In the design of the database and on the code of the database request, as far as possible, one database request instead of multiple database requests, especially the most frequently accessed home page, if a page of the database request too many, will cause the database's problems. Some data can be cached to the small terminal to the small program level without overemphasized data consistency.

5, plan the document to create empty fields in due course

We have a collection that will eventually be used to store the user's personal information, such as when we click on the login to get the user's nickname and avatar, so the general logic is that we create a record in the database, as follows:

  1. _id:"",
  2. userInfo:{
  3. "name":"李东bbsky",
  4. "avatarUrl":"头像地址"
  5. }

But a better way is that we should create a complete record (designed by the final field), and build these empty fields consistently, even if there is no data yet, so that we can fill the data directly with the update later.

  1. _id:"",
  2. userInfo:{
  3. "name":"李东bbsky",
  4. "avatarUrl":"头像地址",
  5. "email":"",
  6. "address":""
  7. ...
  8. },
  9. stars:[],//存储点赞的文章
  10. collect:[] //存储收藏的文章

Third, slow inquiries and alarms

At present, we can not directly view the time spent by the database request, but there are some other data as evidence, in the cloud function side of the database request, if the execution time of the cloud function more than 100ms or more, can basically be determined as slow query, the database needs to be optimized. At this point, slow queries affect not only the performance of the database, but also the performance of cloud functions.
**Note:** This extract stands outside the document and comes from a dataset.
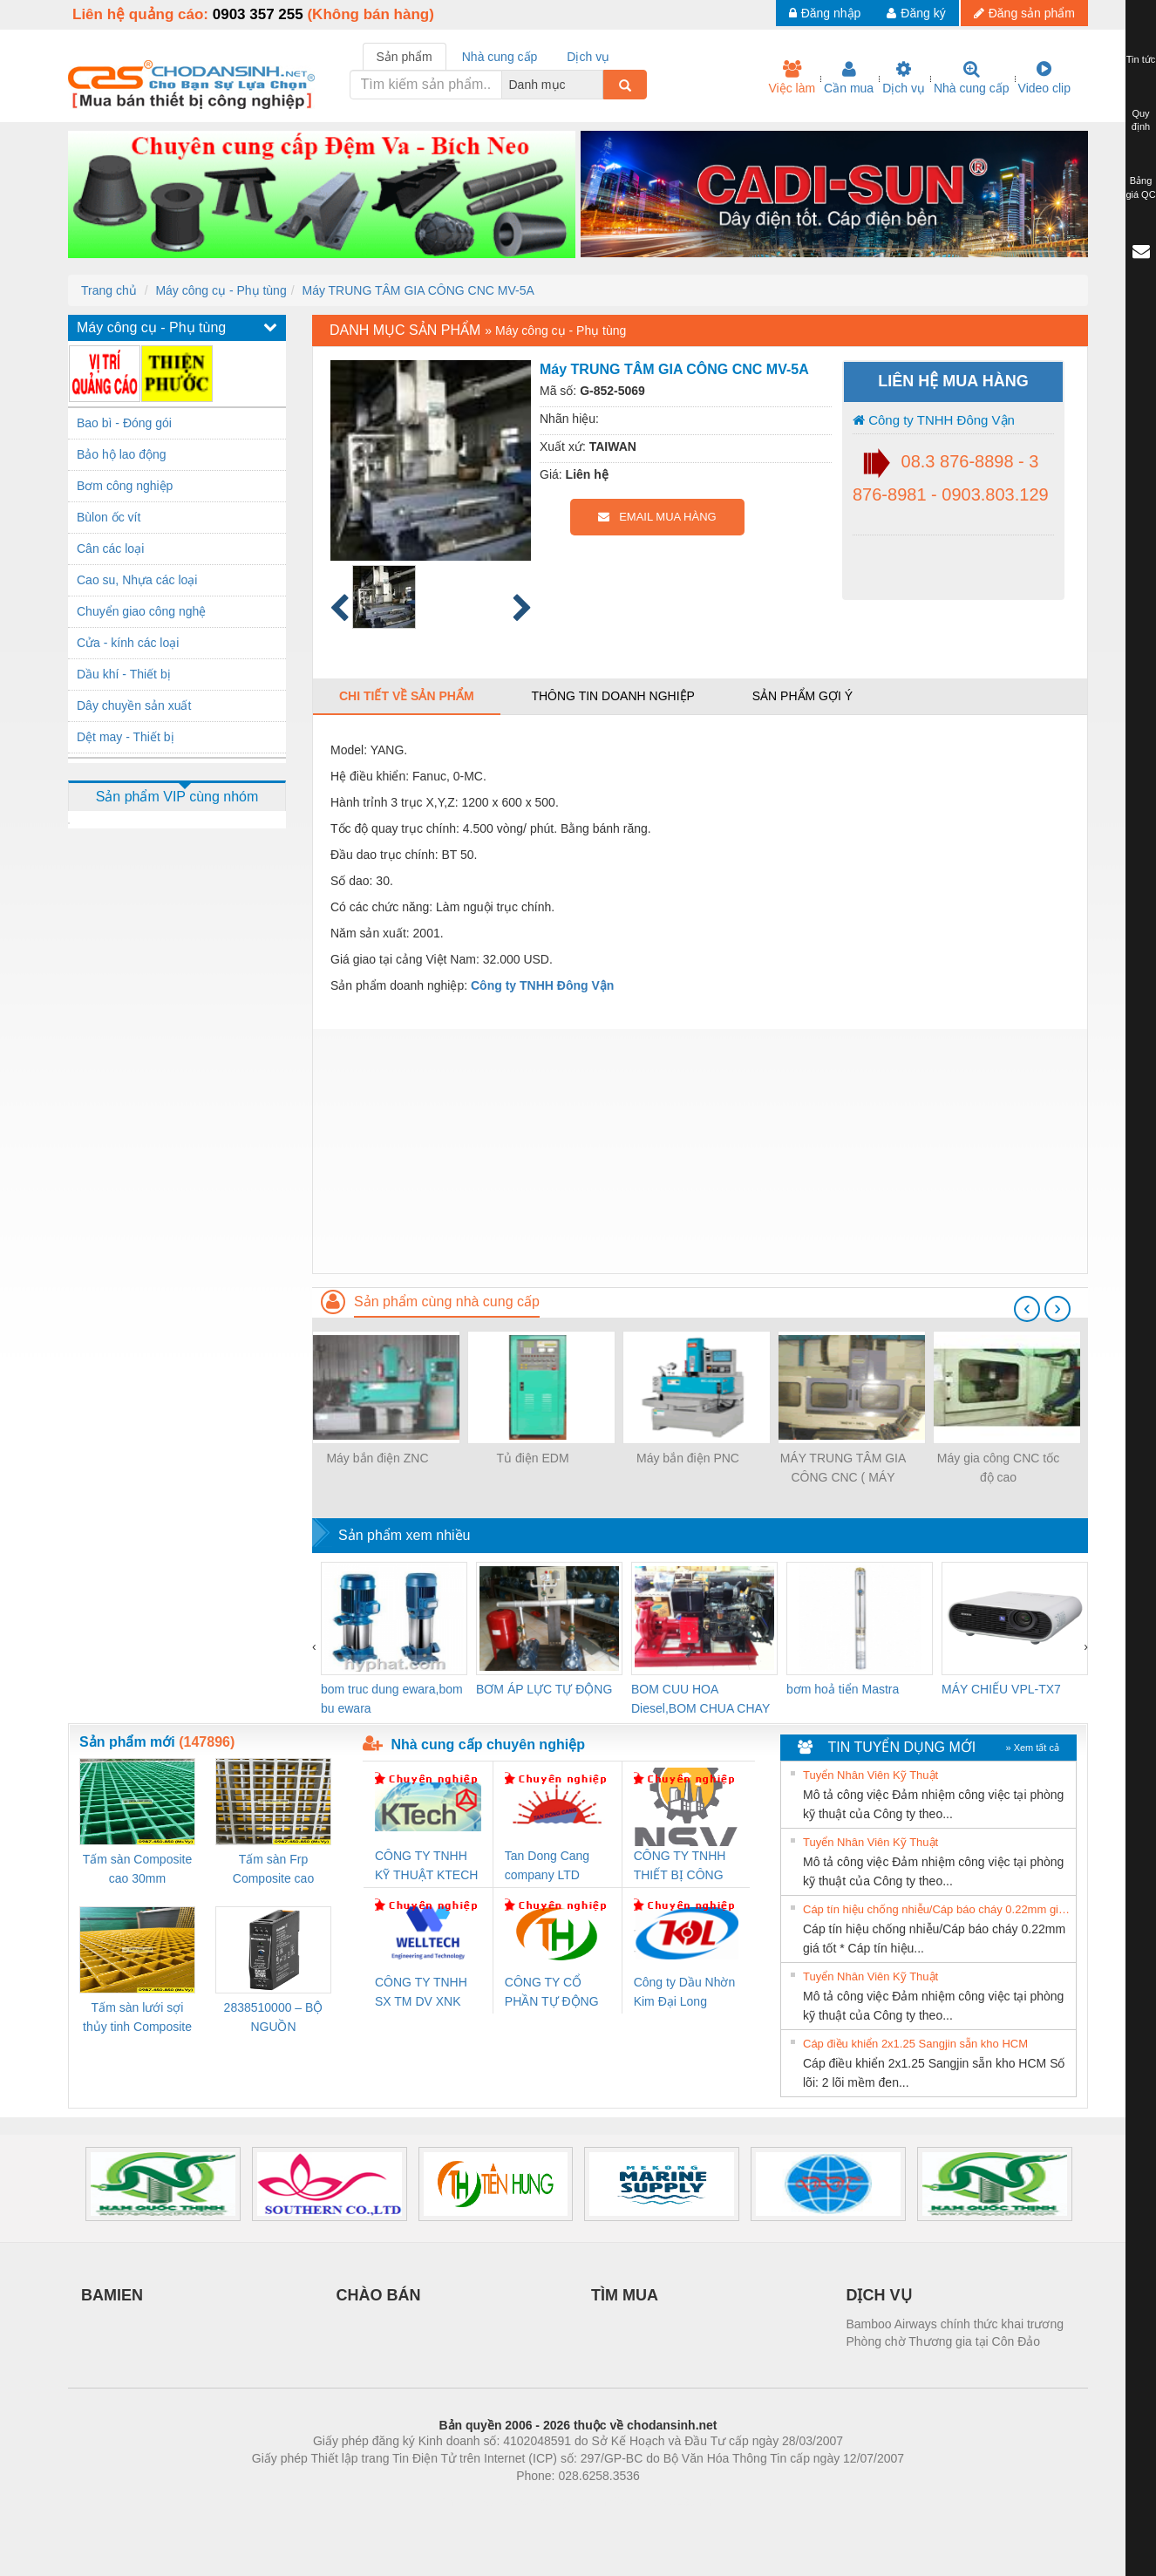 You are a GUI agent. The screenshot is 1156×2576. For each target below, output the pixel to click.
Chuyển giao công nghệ (141, 611)
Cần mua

We know that cloud functions and cloud databases are very dependent on their time-consuming, and if database queries slow down, query times can increase from tens of milliseconds to hundreds of milliseconds at a time, or even in seconds, which is resource-intensive and impact-consuming:

  • Cloud function resource usage GBs: resource usage s function configuration memory X run billing time, if there are database requests in the cloud function that consume runtime, cloud function resource usage will also increase;

  • The QPS of the database , the number of simultaneous connections to the database , the execution time of the 1000ms/database request, and if the execution time of the database request increases significantly, the QPS will multiply, affecting the co-production of the database very Connection num overrun

We can set up -alert settings in the cloud development console to set up runtimes for specified cloud functions, especially the most frequently called cloud functions for business, and alerts for errors in cloud functions to keep you informed of the health of the cloud development environment.